The first time I tasted a Brooklyn Blackout doughnut from New York’s cult-status Doughnut Plant, I figured the name was a catchy throwback to the summer of 2003, when the city was plunged into a historically massive 30-hour-long electricity outage. Perhaps, I thought, the rich, dark doughnuts filled with chocolate custard were conceived in the heat of the historical moment, with ingredients that came out of the quickly thawing industrial-sized freezer.
How young and naive I was! It turns out, the Brooklyn Blackout cake has been around since World War II, when Brooklyn conducted regular blackout drills, asking its residents to cover their windows to minimize the light that could be seen from enemy aircraft. Ebinger’s, a beloved bakery with locations throughout the city at the time, coined the name, and sold the handmade chocolate pudding-filled cakes in signature pale green boxes.
In the 1970s, Ebinger’s declared bankruptcy and was forced to close their stores, to a great public outpouring of grief. In their wake, a new generation of bakeries—like Ovenly, Ladybird, and Caputo’s—have started to pay tribute to the original with their own versions of the legendary recipe, and flavor has been repurposed all over the borough for doughnuts, ice cream flavors, milkshakes, and more.

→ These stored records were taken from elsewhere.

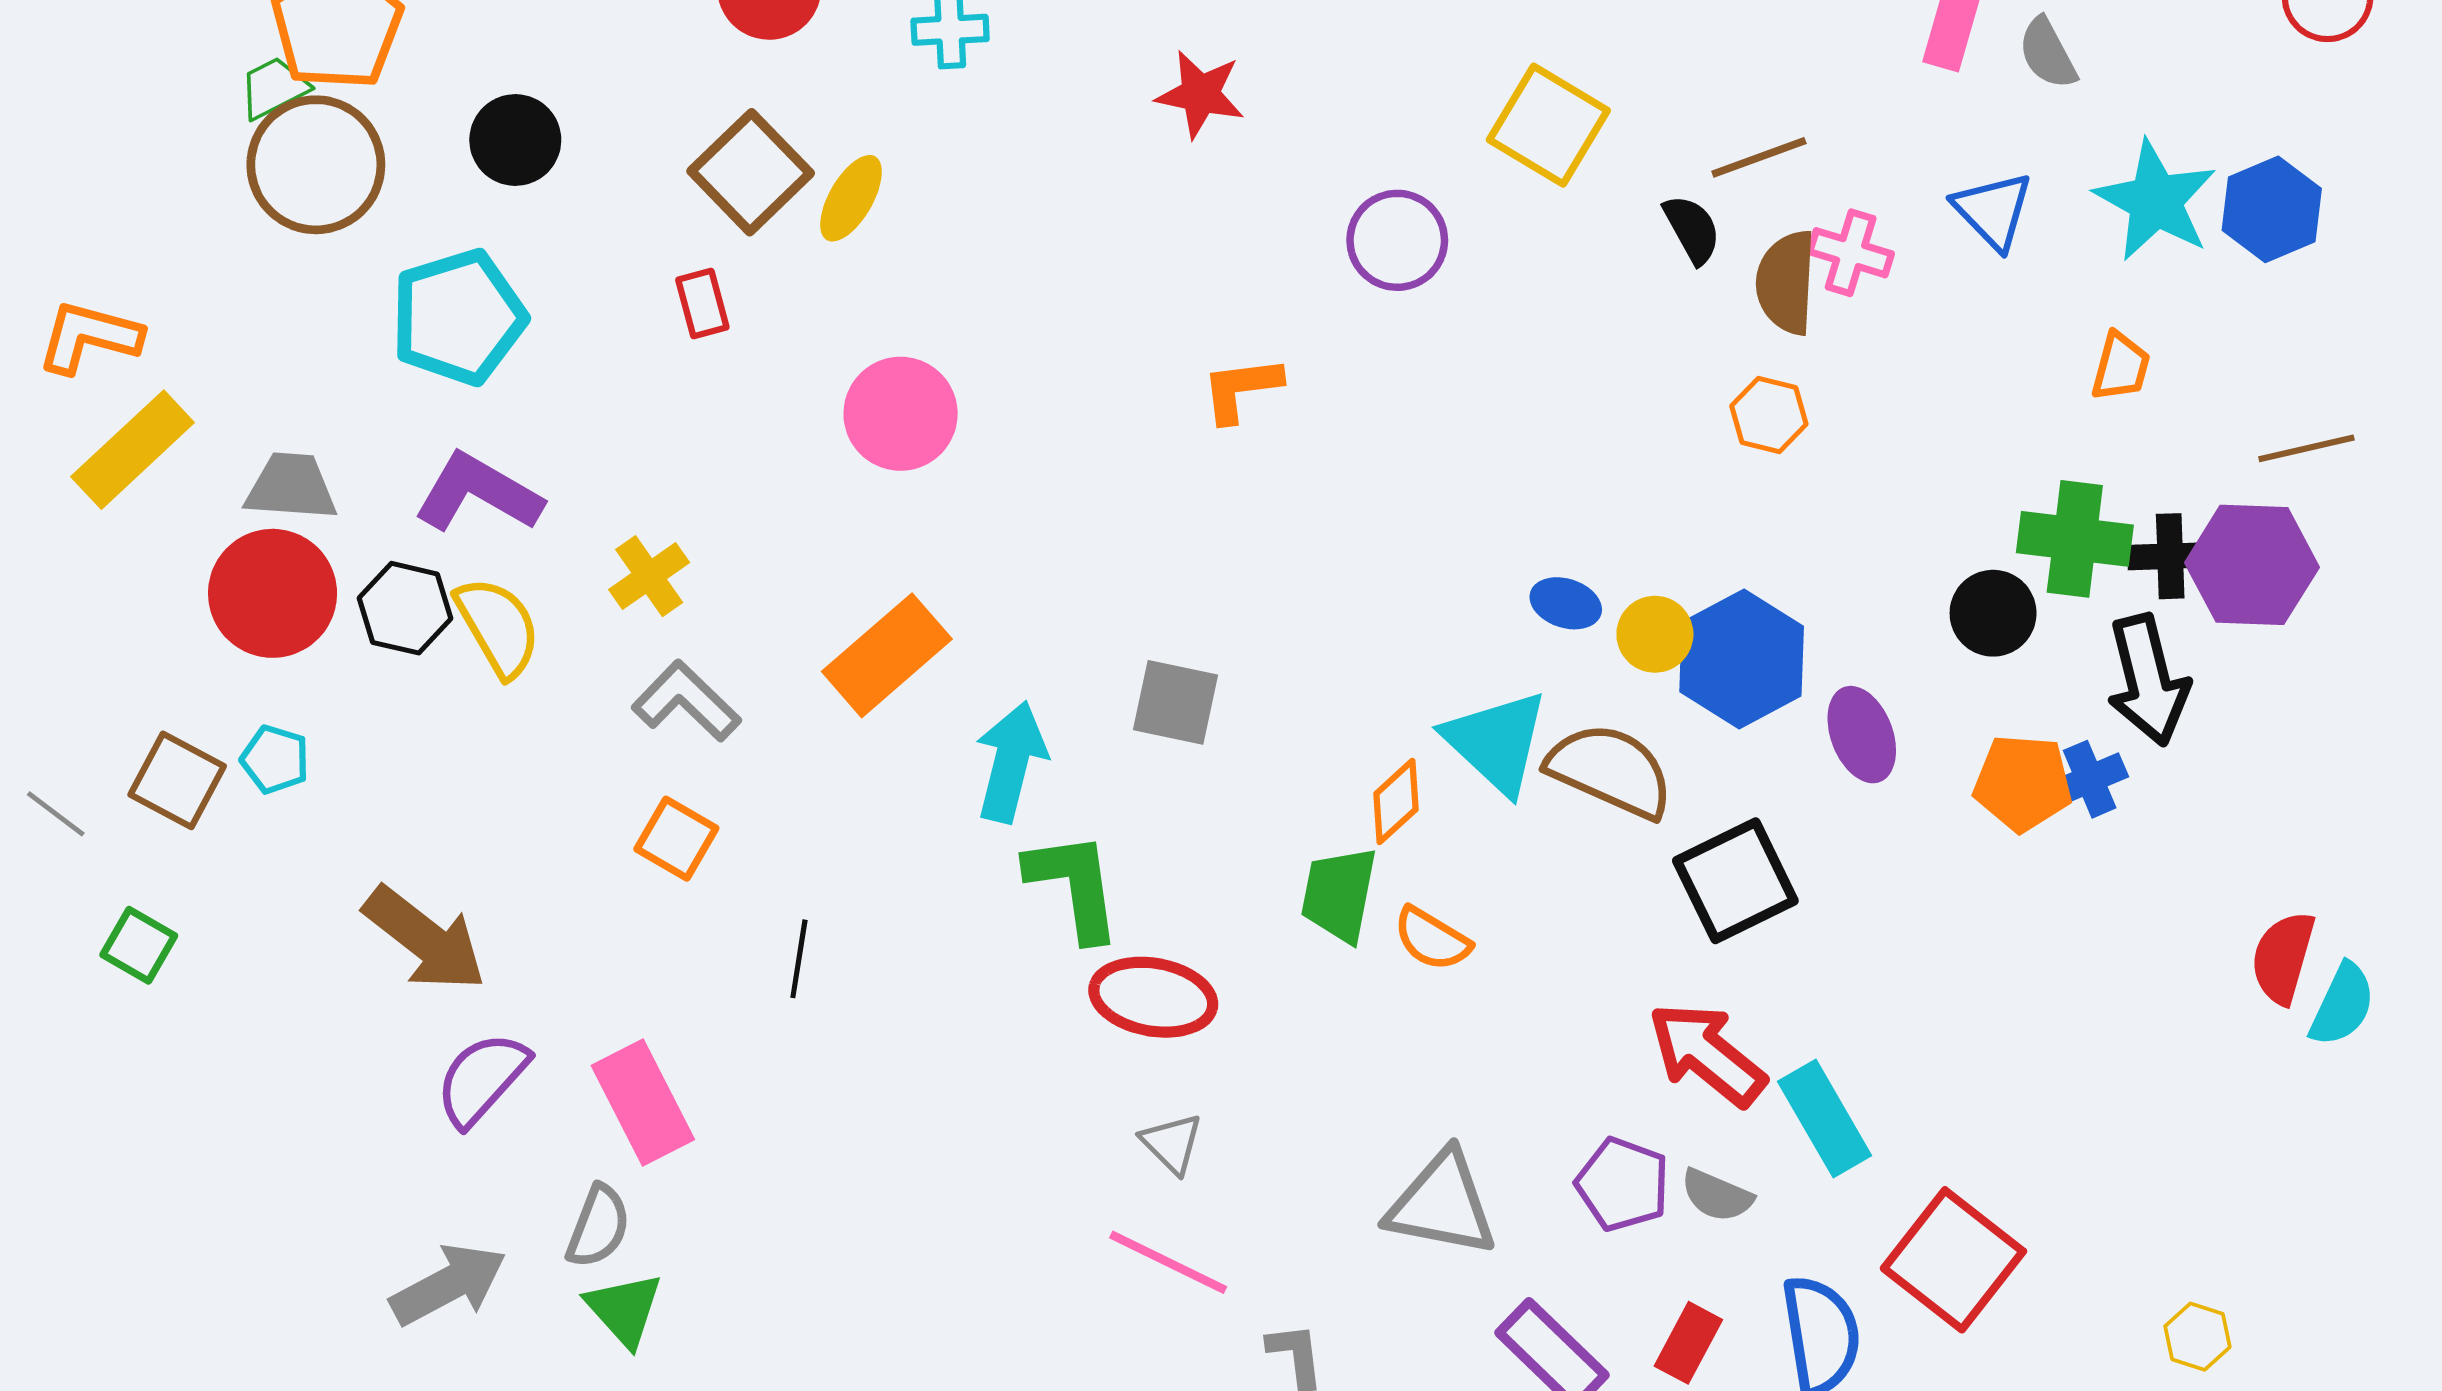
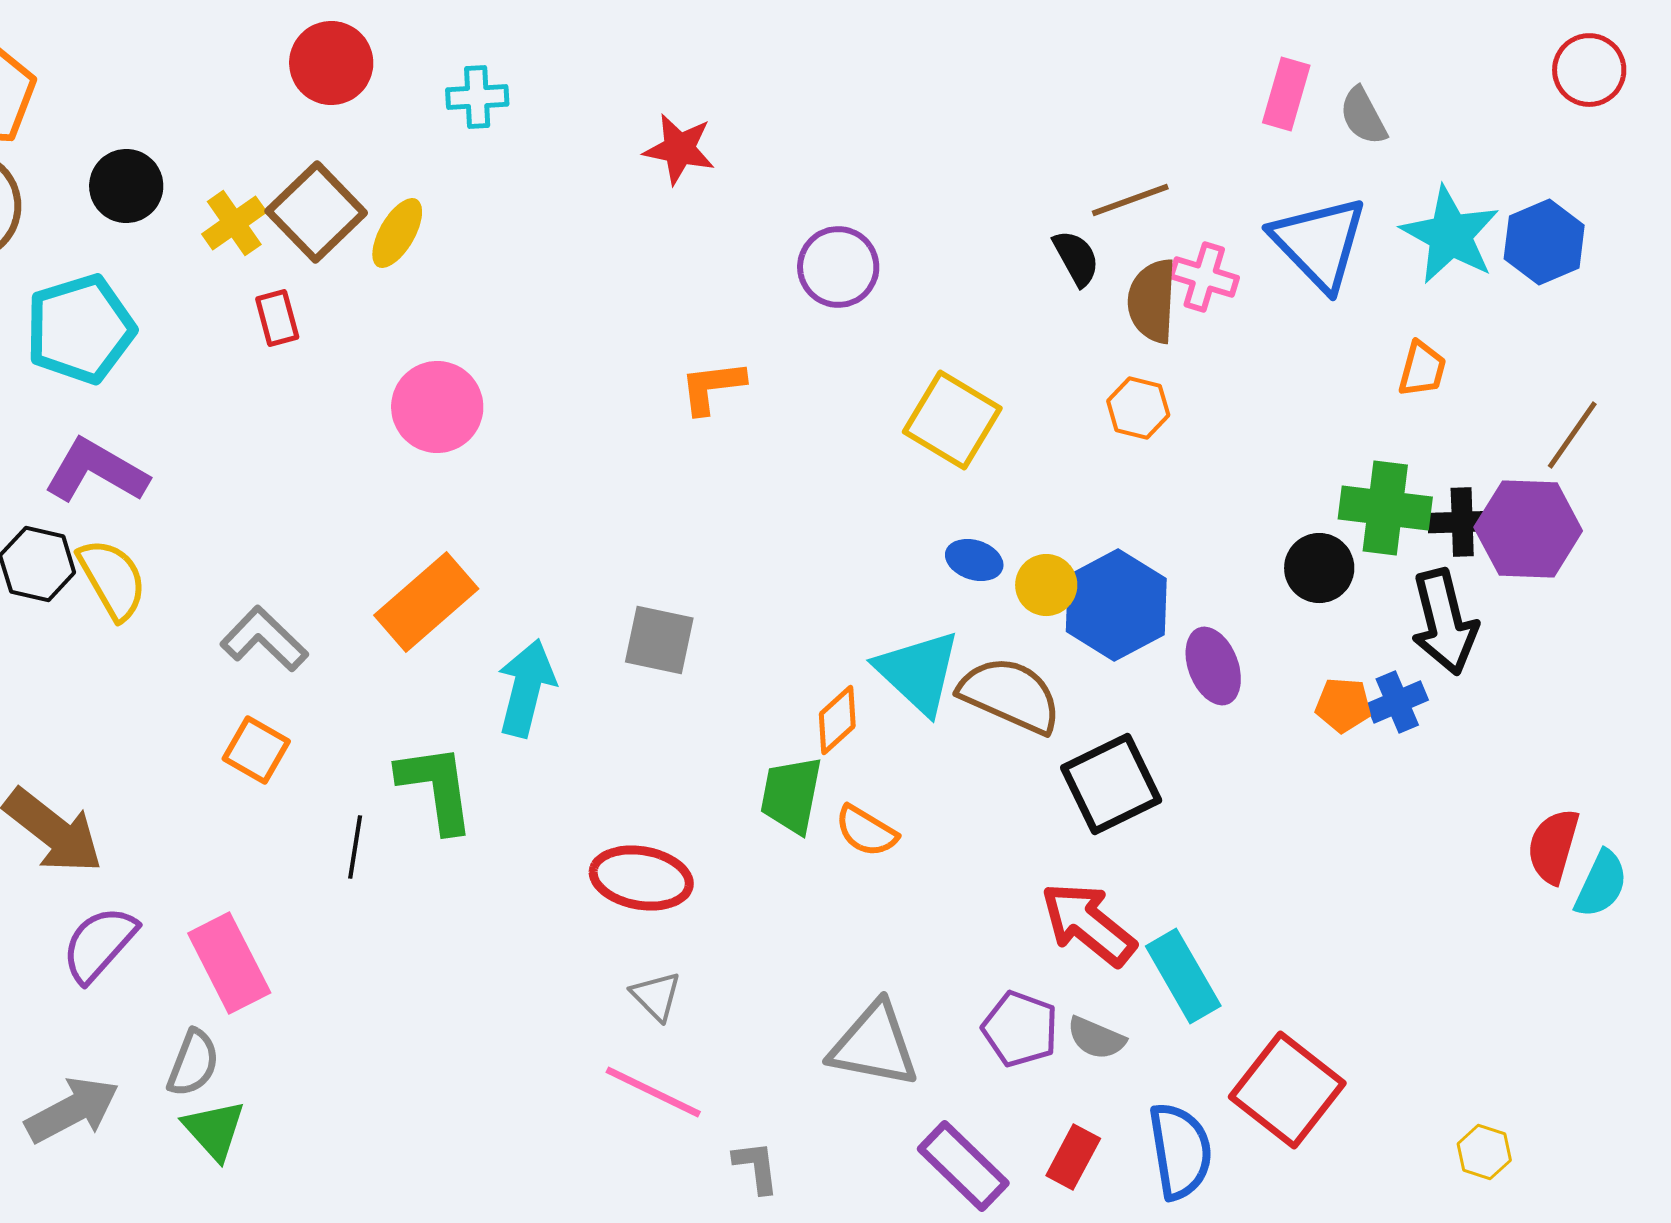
yellow square: (1548, 125) -> (952, 420), moved
blue triangle: (1993, 211) -> (1319, 243), size x1.5
brown line: (2306, 448) -> (1572, 435), turned -42
yellow cross: (649, 576) -> (234, 223), moved
orange pentagon: (2023, 783) -> (1343, 705), size x0.7
green L-shape: (1074, 886) -> (436, 788), moved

In the new Food52 Ice Cream & Friends, Brooklyn Blackout takes the form of a velvety, ganache-covered semifreddo cake. Custard is spread between thin, midnight-black layers of cake, and then the whole thing is bathed in glossy ganache and leftover cake crumbs. After being frozen, the custard takes on the texture of ice cream (minus the hassle of using an ice cream maker). The finished product can be stashed in the freezer for a few hours, until dinnertime, or for a few weeks, until you’re in the mood for a nostalgic treat.